Hello, I've been using rclone for many years, but this is my first time on the forums. I apologize if this has already been requested.
Problem: Gdrive API limits prevent mass transferring of many small files. This limit is not noticed on large files as they take a while to transfer anyway.
I am hoping for a flag to set the max file size that VFS caches long-term, or set alternative cache times for differing size files. This way, the cache can be solely dedicated to small files, creating an overall better experience.
For example, if I can limit VFS to only cache files below 10MB, my cache will fill up much slower without impacting performance on large files much.
There is also another thread I can't find about using a different strategy for caching based on other parameters other than just least recently used.
I have a nice paper somewhere about a a better strategy, but there is an overview here of lots of different policies: Cache replacement policies - Wikipedia . Currently rclone uses LRU
I think him and I definitely had the same purpose, except he stated it a lot more eloquently than me
The --vfs-cache-file-max-size and vfs-cache-file-min-size sounds like a great idea to me.
I think different caching algorithms are a lot more complex than this though (unless there was a term for this specific purpose).
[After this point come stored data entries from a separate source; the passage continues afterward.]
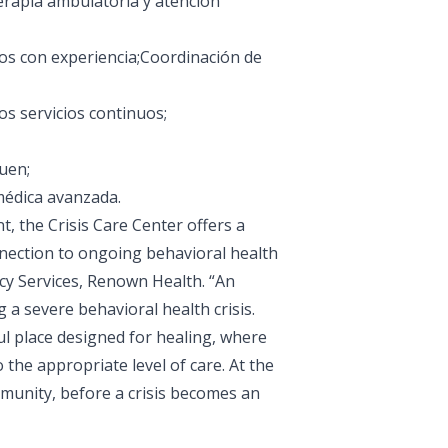
terapia ambulatoria y atención
ros con experiencia;Coordinación de
os servicios continuos;
quen;
médica avanzada.
, the Crisis Care Center offers a
nnection to ongoing behavioral health
cy Services, Renown Health. “An
a severe behavioral health crisis.
l place designed for healing, where
o the appropriate level of care. At the
mmunity, before a crisis becomes an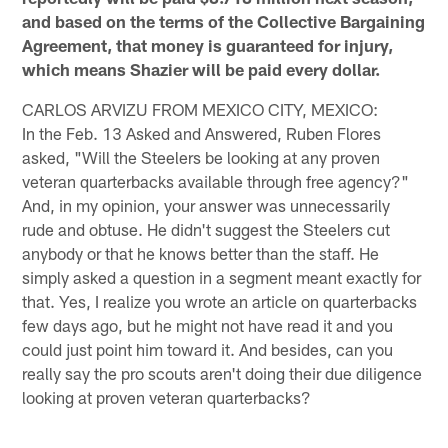
and based on the terms of the Collective Bargaining
Agreement, that money is guaranteed for injury,
which means Shazier will be paid every dollar.
CARLOS ARVIZU FROM MEXICO CITY, MEXICO:
In the Feb. 13 Asked and Answered, Ruben Flores
asked, "Will the Steelers be looking at any proven
veteran quarterbacks available through free agency?"
And, in my opinion, your answer was unnecessarily
rude and obtuse. He didn't suggest the Steelers cut
anybody or that he knows better than the staff. He
simply asked a question in a segment meant exactly for
that. Yes, I realize you wrote an article on quarterbacks
few days ago, but he might not have read it and you
could just point him toward it. And besides, can you
really say the pro scouts aren't doing their due diligence
looking at proven veteran quarterbacks?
LRU is fine; I am just attempting to solve the issue with gdrive API limits on many small files.
I hope others see the potential of this, unfortunately I am not much of a programmer, or I would solve it myself. If there is some sort of bounty I would definitely financially contribute for such a feature.
No apologies necessary! Any topic is fair game on the forum
I found the paper I was talking about: "LRU-SP: A Size-Adjusted and Popularity-Aware LRU Replacement Algorithm for Web Caching"
This paper presents LRU-SP, a size-adjusted and
popularity-aware extension to Least Recently Used (LRU)
for caching web objects. The standard LRU, focusing on
recently used and equal sized objects, is not suitable for
the web context because web objects vary dramatically in
size and the recently accessed objects may possibly differ
from popular ones. LRU-SP is built on two LRU exten-
sions, namely Size-Adjusted LRU and Segmented LRU. As
LRU-SP differentiates object size and access frequency, it
can achieve higher hit rates and byte hit rates. Further-
more, an efficient implementation scheme is developed and
trace-driven simulations are performed to compare LRU-
SP against Size-Adjusted LRU, Segmented LRU and LRV
caching algorithms
The basic idea is to give each object in the cache a score
nref / (size * delta_t)
where nref is the number of times the object has been referenced, size is its size in bytes and delta_t is the time since it was last accessed.
Imagine calculating that for all objects in the cache then throwing away the one with the smallest value (nearest to 0). This will mean that older files, larger files will be discarded in preference over newer and smaller files and files with fewer references will be discarded in preference to files with lots of references.
I think this does exactly what you want without having to have knobs to tune on the cache.
This turned out not to be very hard to implement, so I've given it a go. Have a go with this - it implements LRU-SP so will prioritise keeping smaller files and more often accessed files.
I did some initial testing with a small cache. I accessed some pictures first, and then accessed a video over half the size of the total cache (1G). When I exceeded the cache it correctly removed the video and kept the older accessed photos.
I will continue to play around with it of course and test it at a much larger scale over the next couple days, but this is already extremely promising.